Performance Degradation

  • I do not know if this is a SQL Server issue but I am hoping that maybe someone has experienced something similar and might be able to give me some advice on how diagnose this.

    For starters I have a clustered SQL Server environment running on Windows Enterprise Server 2008 r2 (64bit). We recently rebuilt the server to 2008 r2 (JULY)

    8 Quad Core 2.4Ghz processors

    256 GB RAM

    Version SQL Server 2005 SP3CU7 (4273)... SQL Server has 100 Gig RAM dedicated to it

    A couple of weeks ago we had some reports of sluggishness on our application.

    We identified the dedicated database server as the source of the sluggishness but we were unable to identify a smoking gun. We realized that the problem had to be the SQL Server machine because our remote desktop connections were taking very long to connect. We could not identify any resources that were starved on the machine.

    All my DBA monitors were showing a little high in values but nothing that I can say that would create the kind of degradation that we were experiencing.

    CPU utilization across the board was running at 30% to 35%, maybe 5% higher than normal.

    Memory looked good but I can not say that I did a good job of analysis here...I need some better monitors and I am researching that now (Any advice for researching memory issues would be appreciated)

    CPU Queue Waits looked fine

    Normal Blocking ocurrances

    SQL Traces showed nothing completely out of the ordinary as far as response times

    Overall nothing that I could see inside SQL Server that I could say was causing the issue.

    We ended up failing over SQL Server to the B side of the cluster and the problem resolved itself immediately for both the appliciations accessing SQL Server and the Remote Desktop Connection accessing the primary server. We re-booted the A side of the cluster just to be safe and then failed SQL Server back to its primary location and all was fine.

    Now, two weeks later we are starting to see slight signs of the same problem.

    I have opened a case with Microsoft But I have not had any satisfactory results yet.

    My first Question...What resources beyond the obvious should I be monitoring and how?

    Second Part...Part of a performance analysis that I did last year identified one stored procedure that was using high CPU cycles and being called quite frequently. I traced the problem to a FOR XML RAW statement. One of the applications that has been seeing the highest amount of performance degradation calls this procedure often. I have called this out to the developers in hopes that we can redesign this so that we do not use the FOR XML RAW. Note...peak usage for our sytem starts around September and I am starting to see a pattern ever two weeks.

    My Second question....Can frequent use of FOR XML RAW cause a SYSTEM wide issue? Maybe memory related?
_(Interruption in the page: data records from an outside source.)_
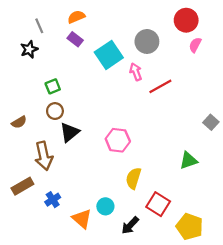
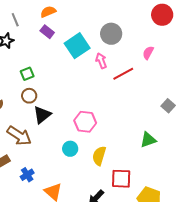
red circle: (186, 20) -> (162, 15), moved
pink semicircle: (195, 45) -> (148, 53), moved
brown arrow: (44, 156) -> (19, 136), turned -45
red square: (158, 204) -> (121, 179), turned -30
cyan circle: (105, 206) -> (70, 149), moved

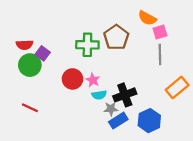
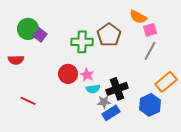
red semicircle: (24, 45) -> (16, 60), moved
purple square: (43, 53) -> (40, 35), moved
gray line: (160, 54) -> (150, 51), turned 30
green circle: (30, 65) -> (28, 29), moved
blue hexagon: (149, 121) -> (150, 105), moved

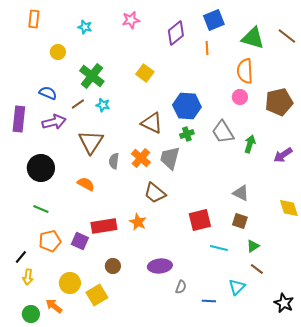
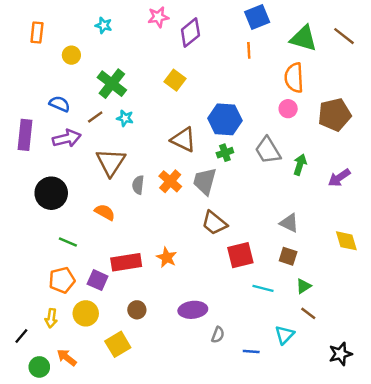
orange rectangle: (34, 19) -> (37, 32), moved
purple diamond: (176, 33) -> (190, 32), moved
brown trapezoid: (155, 193) -> (214, 223), moved
green line: (41, 209) -> (68, 242), moved
black line: (21, 257) -> (21, 336), moved
yellow arrow: (28, 277) -> (51, 318), moved
yellow circle: (70, 283) -> (86, 313), moved
black star: (284, 303) -> (340, 354), turned 30

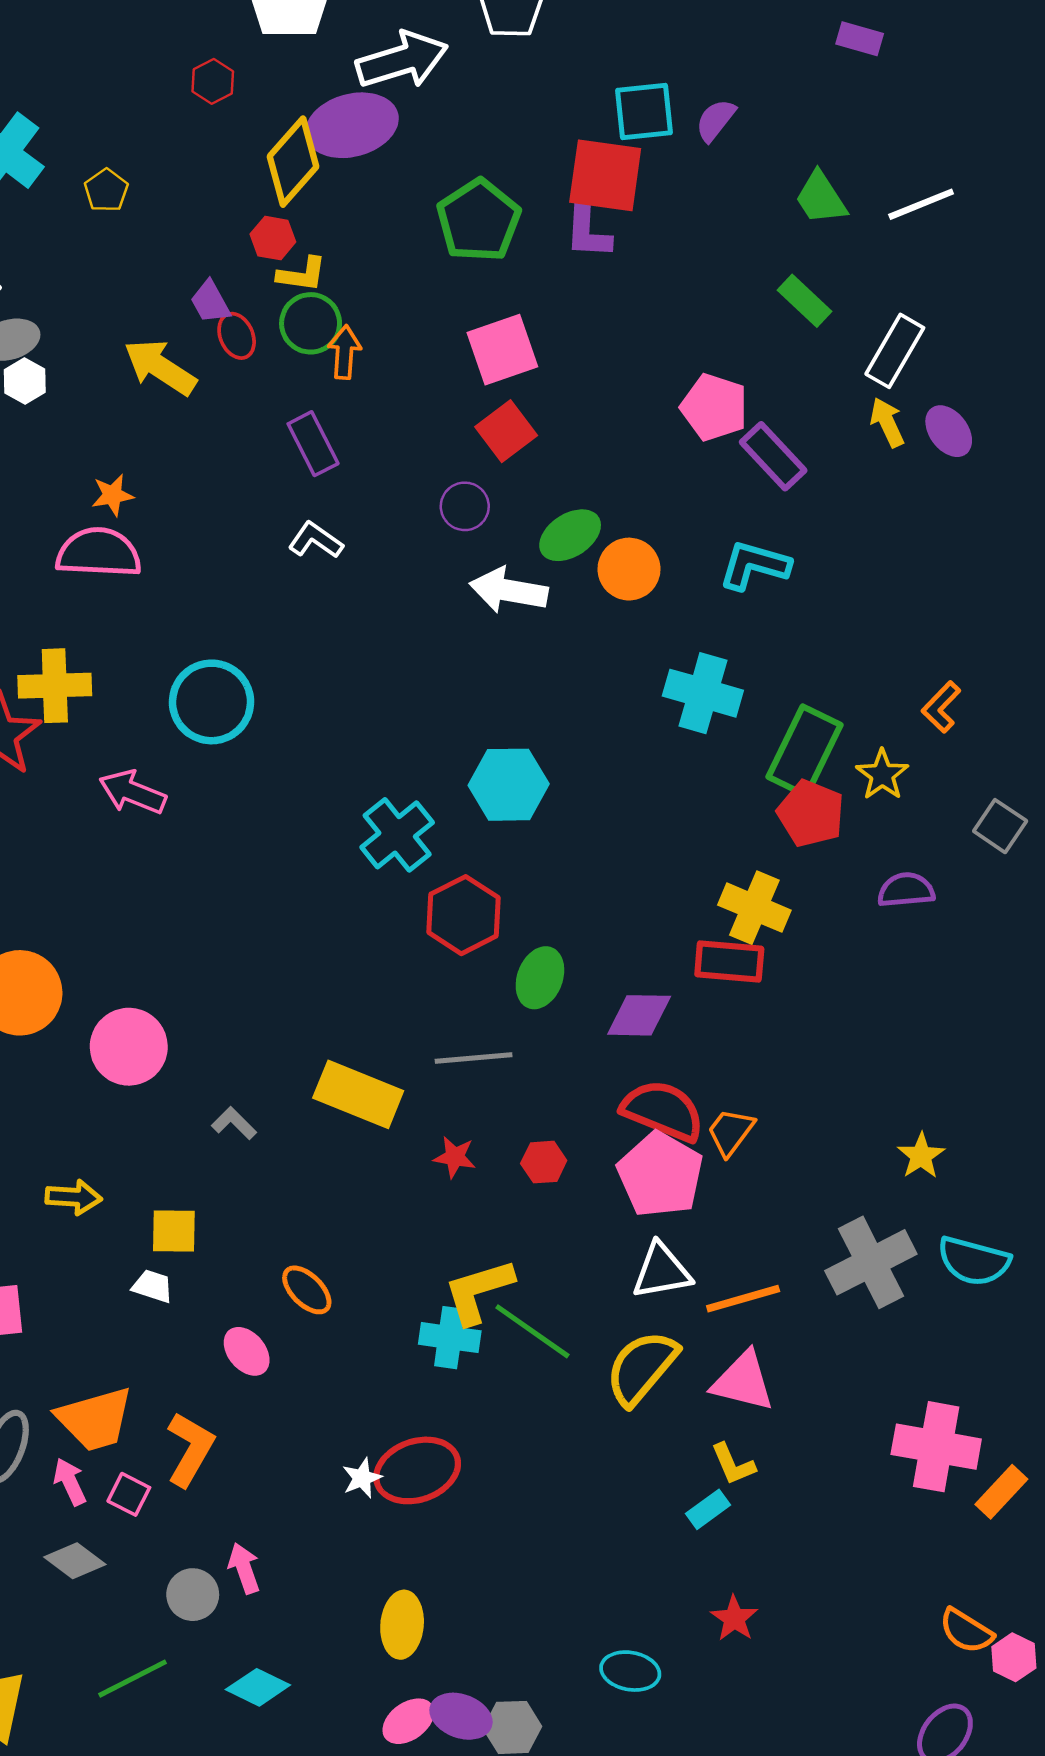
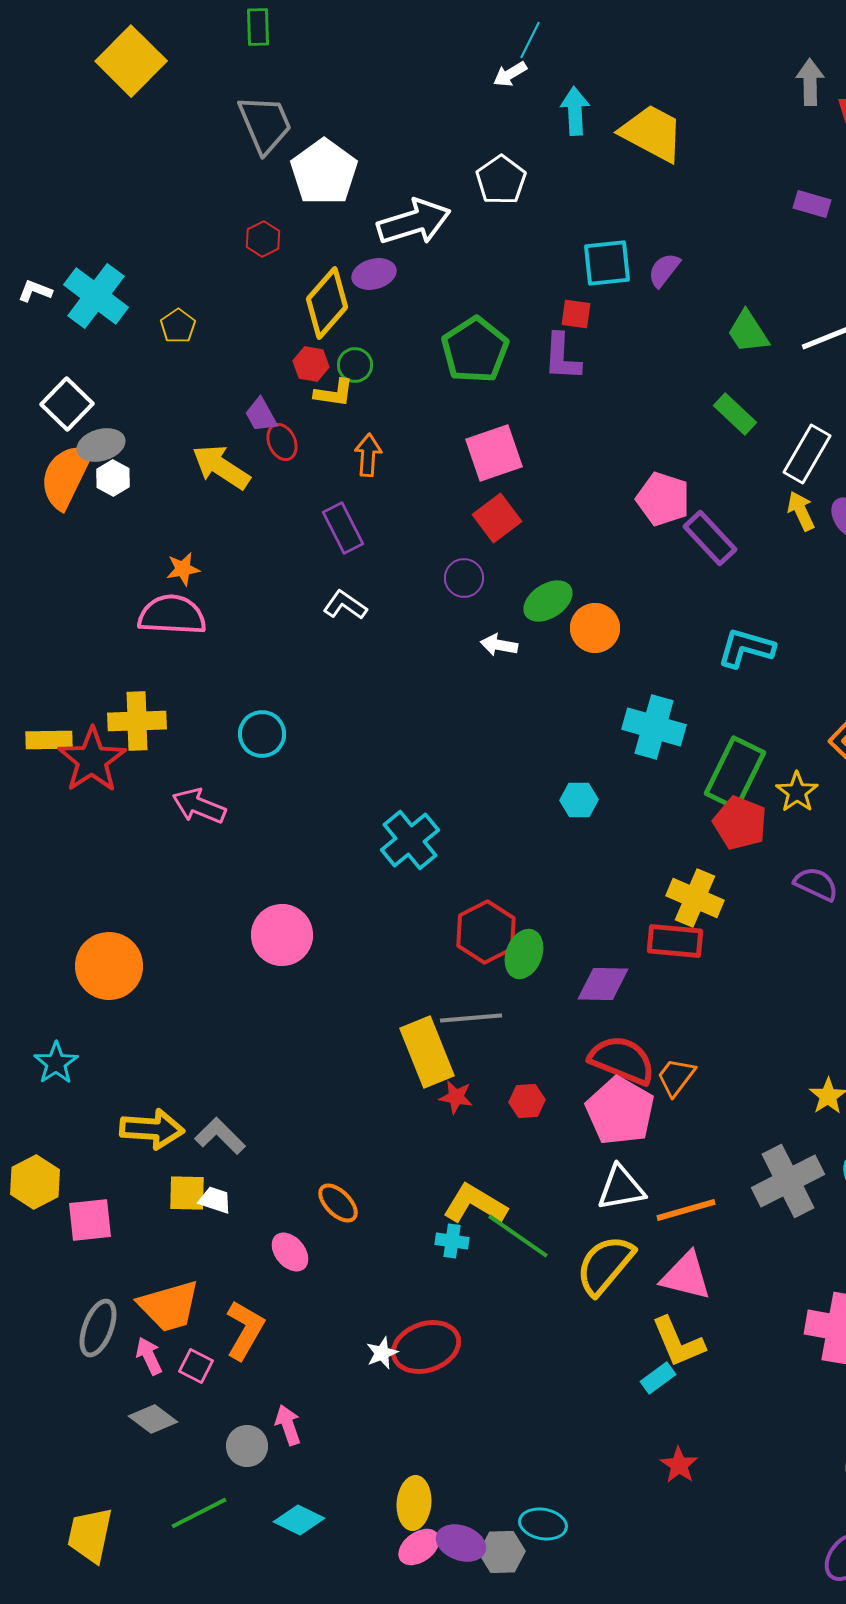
purple rectangle: (860, 39) -> (812, 204), moved
purple ellipse: (352, 125) -> (374, 274), size x0.6
red square: (605, 175) -> (576, 314), size x0.5
green circle: (311, 323) -> (355, 365), moved, size x0.7
cyan L-shape: (754, 565) -> (746, 648), moved
white arrow: (509, 590) -> (499, 645), size x0.6
cyan circle: (212, 702) -> (262, 734), size x0.7
cyan hexagon: (509, 785) -> (579, 800), moved, size x0.6
purple semicircle: (906, 890) -> (816, 884), turned 30
red hexagon: (464, 915) -> (486, 932), moved
pink circle: (129, 1047) -> (282, 935), moved
yellow rectangle: (358, 1094) -> (427, 1052), moved, turned 46
gray L-shape: (234, 1123) -> (220, 1136), moved, size x1.4
yellow arrow: (74, 1197) -> (152, 1129), size x1.4
yellow square: (174, 1231) -> (187, 1193), moved
yellow L-shape: (479, 1291) -> (475, 1204), turned 48
cyan cross: (450, 1338) -> (452, 1241), size x0.7
yellow L-shape: (733, 1464) -> (678, 1342), size x1.5
yellow ellipse: (402, 1625) -> (414, 1503), moved
cyan ellipse: (630, 1671) -> (543, 1524), moved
    I know this is a complicated issue.

    Any advice would be greatly appreciated.

  • Eric, I believe you're on the right track regarding memory.

    FOR XML by itself is not going to the problem, any more then any heavily used, large result set query would be. A quick question.

    What's the SQL Server's memory settings?


    - Craig Farrell

    Never stop learning, even if it hurts. Ego bruises are practically mandatory as you learn unless you've never risked enough to make a mistake.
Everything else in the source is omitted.